Application of TAGGS
First, we applied TAGGS on the 55.1 million tweets in a historical dataset, applying the algorithm as if the data were available in real time, shifting the scanning window by 6 h in each step. We first discuss the results obtained using baseline settings. For this, a 24-h scanning window and a threshold of 0.2 were used, which causes all locations found in tweets that scored below the threshold (the “Voting and Assigning Locations” section) to be discarded. The results for the baseline settings are summarized in Table 3. Next, we discuss the results of a sensitivity analysis for the threshold value and the size of the scanning window (the “Sensitivity Analysis” section).
Of the 55.1 million tweets, we found that 19.2 million mentioned at least one location, and 3.4 million tweets referenced multiple locations. In addition, when distinguishing between administrative levels, roughly half of the locations mentioned refer to a city, town, or village, while country and the lower administrative level locations each account for a quarter of the mentions.
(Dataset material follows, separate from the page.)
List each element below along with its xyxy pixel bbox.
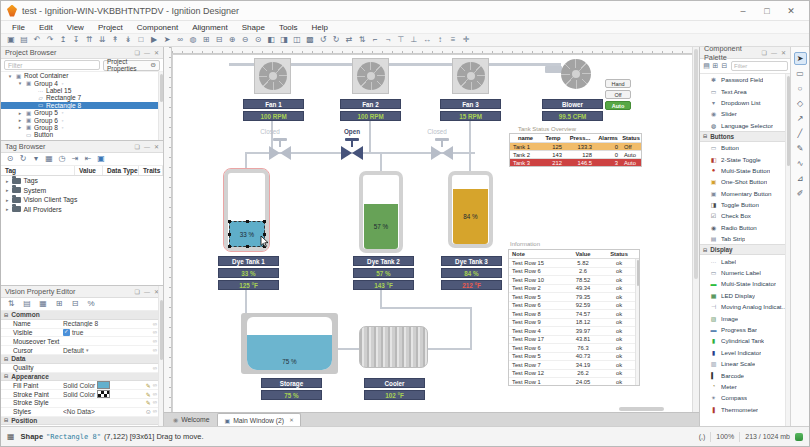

To gain insight into the geoparsed tweets, those countries covered by the algorithm (Fig. 1) with a population of at least 10 million people were grouped according to economic development. For that purpose, we employed the income groups defined by the World Bank.Footnote 3 For each group, the number of geoparsed tweets between August 2014 and December 2016 was plotted (Fig. 5) against the total flood losses over this period, as described in the Munich Re’s NatCatSERVICE on a purchasing power parity (PPP) basis.Footnote 4 This gives an impression of how Twitter reporting relates to flood impacts. The data made clear that in high-income (green) countries, there were about one to two orders of magnitude more tweets than in low-income (red) countries. The number of tweets in middle-income (blue and orange) countries fell between the other two groups, with a particularly large spread in the lower-middle-income (orange) countries. Notably, these numbers likely reflect a size effect, as Indonesia (IDN) and Pakistan (PAK), which had the highest number of tweets within the lower-middle-income group, also have large populations. However, the results underscored that relatively small countries, such as the Philippines (PHL) and Venezuela (VEN), generated a significant number of (geoparsed) flood tweets within their respective groups. These findings suggest that flood events, and not just the size of the population or the Twitter user base, are responsible for the high number of tweets during the investigated time period.
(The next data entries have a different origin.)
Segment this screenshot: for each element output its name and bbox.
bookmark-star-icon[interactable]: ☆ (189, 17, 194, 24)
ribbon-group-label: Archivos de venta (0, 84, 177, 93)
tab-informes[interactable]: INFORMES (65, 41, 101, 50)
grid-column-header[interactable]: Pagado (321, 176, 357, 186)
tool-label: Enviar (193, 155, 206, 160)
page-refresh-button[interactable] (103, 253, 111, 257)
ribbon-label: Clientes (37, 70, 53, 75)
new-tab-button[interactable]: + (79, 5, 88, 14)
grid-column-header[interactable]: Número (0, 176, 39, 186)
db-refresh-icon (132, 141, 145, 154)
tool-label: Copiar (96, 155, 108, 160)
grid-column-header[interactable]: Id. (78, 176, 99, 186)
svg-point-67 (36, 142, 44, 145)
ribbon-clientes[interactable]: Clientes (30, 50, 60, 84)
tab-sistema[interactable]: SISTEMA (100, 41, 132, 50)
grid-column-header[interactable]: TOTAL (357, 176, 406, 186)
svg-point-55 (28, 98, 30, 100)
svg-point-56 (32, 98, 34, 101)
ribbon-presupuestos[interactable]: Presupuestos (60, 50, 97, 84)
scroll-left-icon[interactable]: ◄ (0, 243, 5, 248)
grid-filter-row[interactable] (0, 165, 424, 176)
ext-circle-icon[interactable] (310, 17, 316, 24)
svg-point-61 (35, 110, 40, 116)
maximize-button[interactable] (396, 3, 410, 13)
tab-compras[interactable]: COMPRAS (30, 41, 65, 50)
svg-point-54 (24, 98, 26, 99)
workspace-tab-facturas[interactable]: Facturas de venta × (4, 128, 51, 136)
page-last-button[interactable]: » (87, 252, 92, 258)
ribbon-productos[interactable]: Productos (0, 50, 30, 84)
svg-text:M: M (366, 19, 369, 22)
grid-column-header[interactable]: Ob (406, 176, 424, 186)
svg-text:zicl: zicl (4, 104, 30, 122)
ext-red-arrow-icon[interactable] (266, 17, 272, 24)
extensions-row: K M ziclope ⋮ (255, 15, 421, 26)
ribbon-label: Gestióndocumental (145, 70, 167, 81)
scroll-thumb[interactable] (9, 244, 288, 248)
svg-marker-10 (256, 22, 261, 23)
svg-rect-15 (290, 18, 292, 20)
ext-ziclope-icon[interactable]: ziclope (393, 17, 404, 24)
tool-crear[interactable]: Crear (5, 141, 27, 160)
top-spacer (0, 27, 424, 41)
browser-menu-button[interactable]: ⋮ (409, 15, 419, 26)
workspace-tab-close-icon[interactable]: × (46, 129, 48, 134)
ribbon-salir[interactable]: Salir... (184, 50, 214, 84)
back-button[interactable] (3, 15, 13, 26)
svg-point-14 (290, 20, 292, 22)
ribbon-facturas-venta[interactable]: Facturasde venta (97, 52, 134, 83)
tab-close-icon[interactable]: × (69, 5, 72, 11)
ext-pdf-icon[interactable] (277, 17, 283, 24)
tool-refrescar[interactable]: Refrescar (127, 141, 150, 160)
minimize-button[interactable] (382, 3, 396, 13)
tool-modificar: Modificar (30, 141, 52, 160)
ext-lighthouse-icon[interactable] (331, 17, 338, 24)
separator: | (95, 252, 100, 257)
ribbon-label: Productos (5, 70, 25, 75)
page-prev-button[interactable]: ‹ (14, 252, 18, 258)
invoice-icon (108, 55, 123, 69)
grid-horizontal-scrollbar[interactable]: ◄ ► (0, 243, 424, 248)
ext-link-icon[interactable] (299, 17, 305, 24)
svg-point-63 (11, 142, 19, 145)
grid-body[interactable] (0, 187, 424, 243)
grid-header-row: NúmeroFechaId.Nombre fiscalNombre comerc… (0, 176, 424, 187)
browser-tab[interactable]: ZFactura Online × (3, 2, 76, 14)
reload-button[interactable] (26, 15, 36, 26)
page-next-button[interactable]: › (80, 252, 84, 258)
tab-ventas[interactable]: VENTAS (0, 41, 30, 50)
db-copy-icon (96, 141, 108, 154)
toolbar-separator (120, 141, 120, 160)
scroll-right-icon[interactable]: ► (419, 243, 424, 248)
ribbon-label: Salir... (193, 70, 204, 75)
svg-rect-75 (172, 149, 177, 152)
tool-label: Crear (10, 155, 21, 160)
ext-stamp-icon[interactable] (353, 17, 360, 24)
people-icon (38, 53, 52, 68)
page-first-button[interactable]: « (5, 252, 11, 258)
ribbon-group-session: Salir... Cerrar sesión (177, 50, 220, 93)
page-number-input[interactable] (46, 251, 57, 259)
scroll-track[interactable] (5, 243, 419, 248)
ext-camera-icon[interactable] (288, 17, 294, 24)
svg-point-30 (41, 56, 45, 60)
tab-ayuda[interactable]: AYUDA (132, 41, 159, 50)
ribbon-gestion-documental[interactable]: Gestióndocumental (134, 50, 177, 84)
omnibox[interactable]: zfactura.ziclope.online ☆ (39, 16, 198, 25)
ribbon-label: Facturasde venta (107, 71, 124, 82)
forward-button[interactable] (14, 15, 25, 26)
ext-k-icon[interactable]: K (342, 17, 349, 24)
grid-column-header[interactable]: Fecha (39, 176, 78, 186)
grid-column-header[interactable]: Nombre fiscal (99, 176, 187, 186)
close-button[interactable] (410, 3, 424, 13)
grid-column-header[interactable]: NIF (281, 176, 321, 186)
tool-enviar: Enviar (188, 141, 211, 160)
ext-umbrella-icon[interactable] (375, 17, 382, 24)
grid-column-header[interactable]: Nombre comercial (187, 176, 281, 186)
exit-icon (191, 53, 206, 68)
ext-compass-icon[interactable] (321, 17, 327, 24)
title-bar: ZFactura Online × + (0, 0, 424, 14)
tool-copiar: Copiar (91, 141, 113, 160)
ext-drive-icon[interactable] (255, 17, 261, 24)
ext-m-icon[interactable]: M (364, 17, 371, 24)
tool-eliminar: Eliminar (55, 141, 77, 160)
The plots also illustrate that in general, more flood tweets seemed to be linked to higher levels of flood damage over the study period, as the points roughly go from the bottom left-hand corner to the top right-hand corner of the diagrams. This relation is influenced by many other factors, including (but not limited to) variations in the extent of Twitter usage per country, language use per country, and keyword selection, and is therefore by no means strong enough to have any predictive power after regression analysis. That said, the existence of this relationship was in line with expectations. Namely, in countries that suffered from disastrous flood events that caused significant damage, a substantial number of tweets about flooding were generated. This illustrates that the algorithm seemed to be successful in capturing flood events around the globe.
Validation of TAGGS
To properly validate TAGGS, we defined a golden standard with manually tagged tweets. To the best of our knowledge, no other study provides a global dataset focusing on a specific event type. Therefore, we compile a random dataset using 2785 flood-related tweets from two separate days and manually assign locations to the tweets.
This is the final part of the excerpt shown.